Morgan Stanley Sees AWS Driving ~60% OF Amazon's Forward Profitability
- Amazon.com, Inc. (NASDAQ: AMZN) shares are up 26 percent in the last three months, climbing from a low of $463.37 on August 24 to crossing the $600 mark on November 5.
- Morgan Stanley’s Brian Nowak maintained an Overweight rating on the company, while raising the price target from $750 to $800.
- The AWS opportunity is underappreciated by the market, and could drive the company’s forward profitability, Nowak said.
AWS is benefiting from accelerating public cloud adoption. Analyst Brian Nowak mentioned that AWS could drive nearly 60 percent of Amazon’s forward CSOI [non-GAAP operating income] over the next 2 years.
“Our new price target values AWS at $63bn (5.3X 2016 revenue, a 25% premium to the SaaS comp group) and the core retail business at $300bn,” Nowak wrote.

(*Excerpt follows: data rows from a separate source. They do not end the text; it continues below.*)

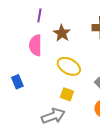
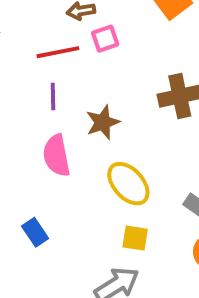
brown star: (62, 33) -> (103, 122), turned 30
yellow ellipse: (69, 66) -> (128, 184), turned 30

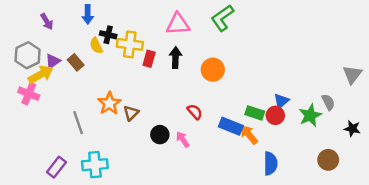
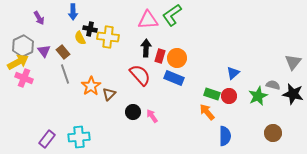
green L-shape: (222, 18) -> (172, 15), moved
red rectangle: (149, 59) -> (160, 56), moved
purple triangle: (53, 61) -> (44, 51), turned -32
yellow arrow: (41, 74) -> (18, 62), moved
blue triangle: (281, 101) -> (233, 73), moved
gray semicircle: (328, 102) -> (273, 85), turned -48
red semicircle: (195, 112) -> (140, 75), moved, size x1.6
gray line: (78, 123) -> (65, 74), moved
blue rectangle: (231, 126) -> (174, 78), moved
black star: (352, 129) -> (293, 94), moved, size x1.5

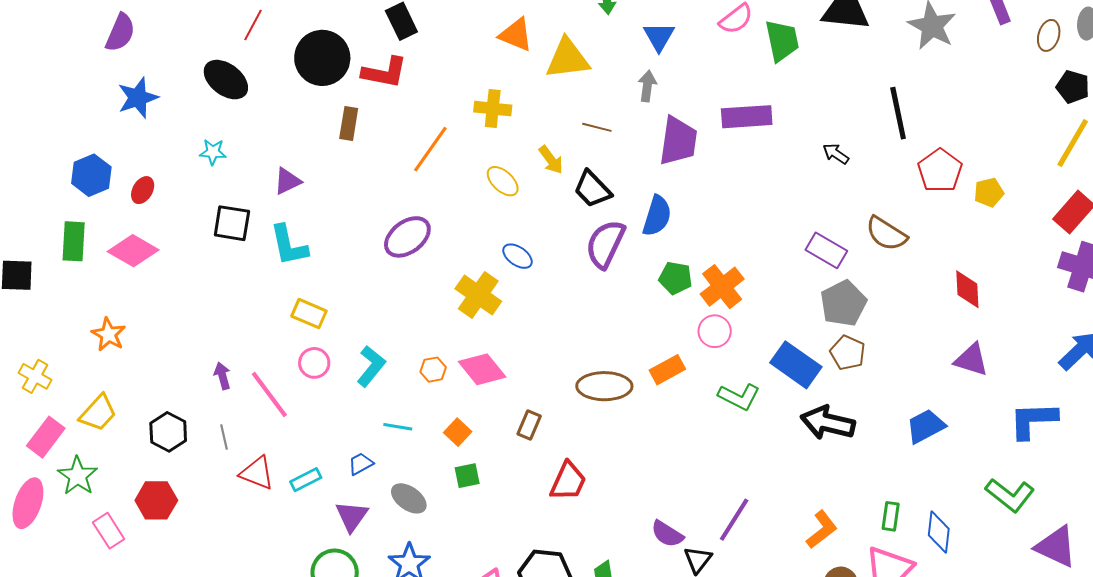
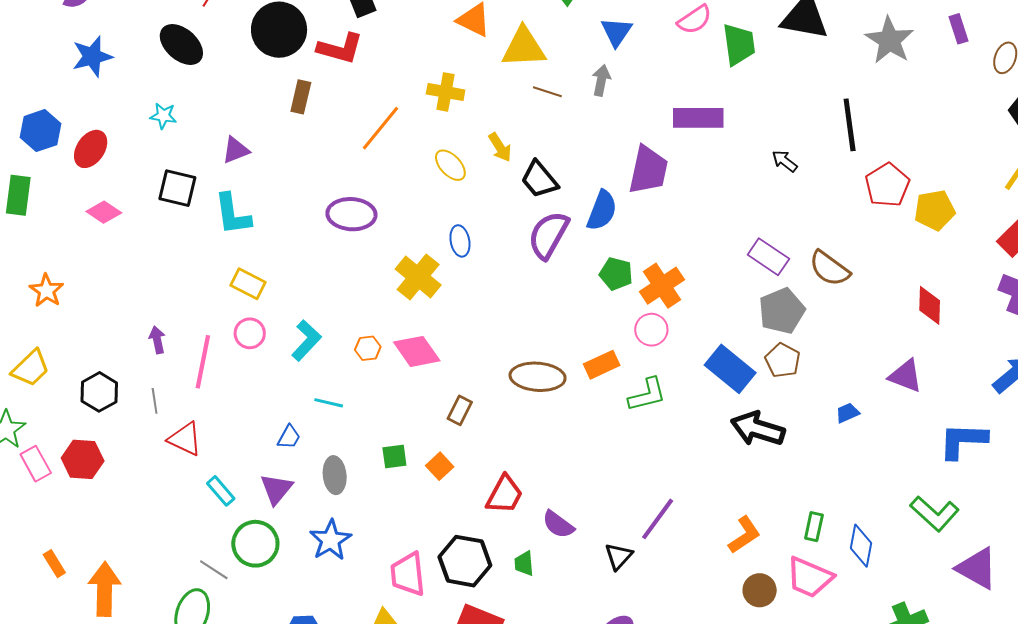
brown line: (597, 127) -> (547, 92), moved
purple trapezoid: (678, 141) -> (648, 170), moved
red ellipse: (143, 190) -> (91, 149), size x1.4
yellow pentagon: (989, 192) -> (935, 210), size x1.4
brown semicircle: (886, 234) -> (829, 268), moved
purple ellipse: (407, 237) -> (351, 214), turned 36
pink diamond: (133, 251) -> (104, 212), moved, size x0.7
blue ellipse: (518, 256) -> (460, 241), turned 40
red diamond: (967, 289) -> (930, 305), moved
pink line: (269, 394) -> (203, 362), turned 44
green L-shape: (739, 397) -> (647, 395), moved, turned -45
blue trapezoid: (926, 426) -> (847, 413), moved, size x0.6
orange square: (458, 432) -> (440, 466), moved
blue trapezoid: (361, 464) -> (289, 437), turned 144
cyan rectangle: (306, 480) -> (221, 491), moved, turned 72
red trapezoid: (568, 481) -> (505, 495), moved
gray ellipse: (409, 498) -> (335, 475), turned 45
pink rectangle: (109, 531) -> (36, 464), moved
purple semicircle: (667, 534) -> (558, 525), moved

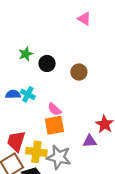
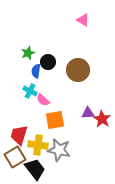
brown circle: (79, 72) -> (78, 70), size x1.5
blue semicircle: (13, 94) -> (36, 71), moved, turned -80
pink semicircle: (54, 109) -> (43, 100), moved
purple triangle: (90, 141) -> (88, 113), moved

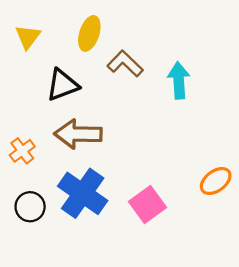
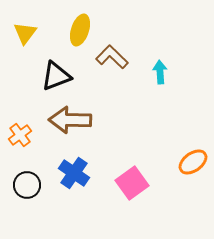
cyan arrow: (179, 80) -> (160, 72), size x0.7
blue cross: (83, 193) -> (74, 173), size x0.7

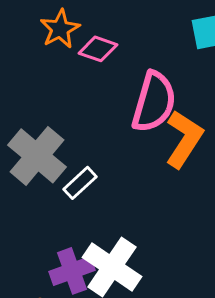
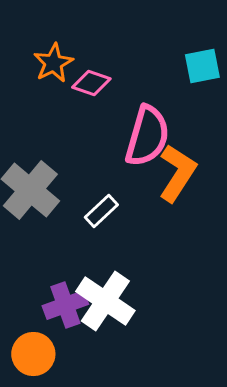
white rectangle: (80, 183) -> (101, 211), moved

He added that Amazon now seems to be worth $800 per share, even if there is only a ~300bp expansion in the North America retail margins over the next 5 years and International retail margins reach only 2 percent.
Amazon's North American retail business is worth $256 billion, even if the long-term margins are only 8 percent. Amazon's International retail business is worth $44 billion, even if the long-term margins are merely 2 percent, the Morgan Stanley report stated.
Nowak added that Amazon’s shares do not appropriately reflect the company’s eCommerce business, which could be a major driver of profit improvement in the near term.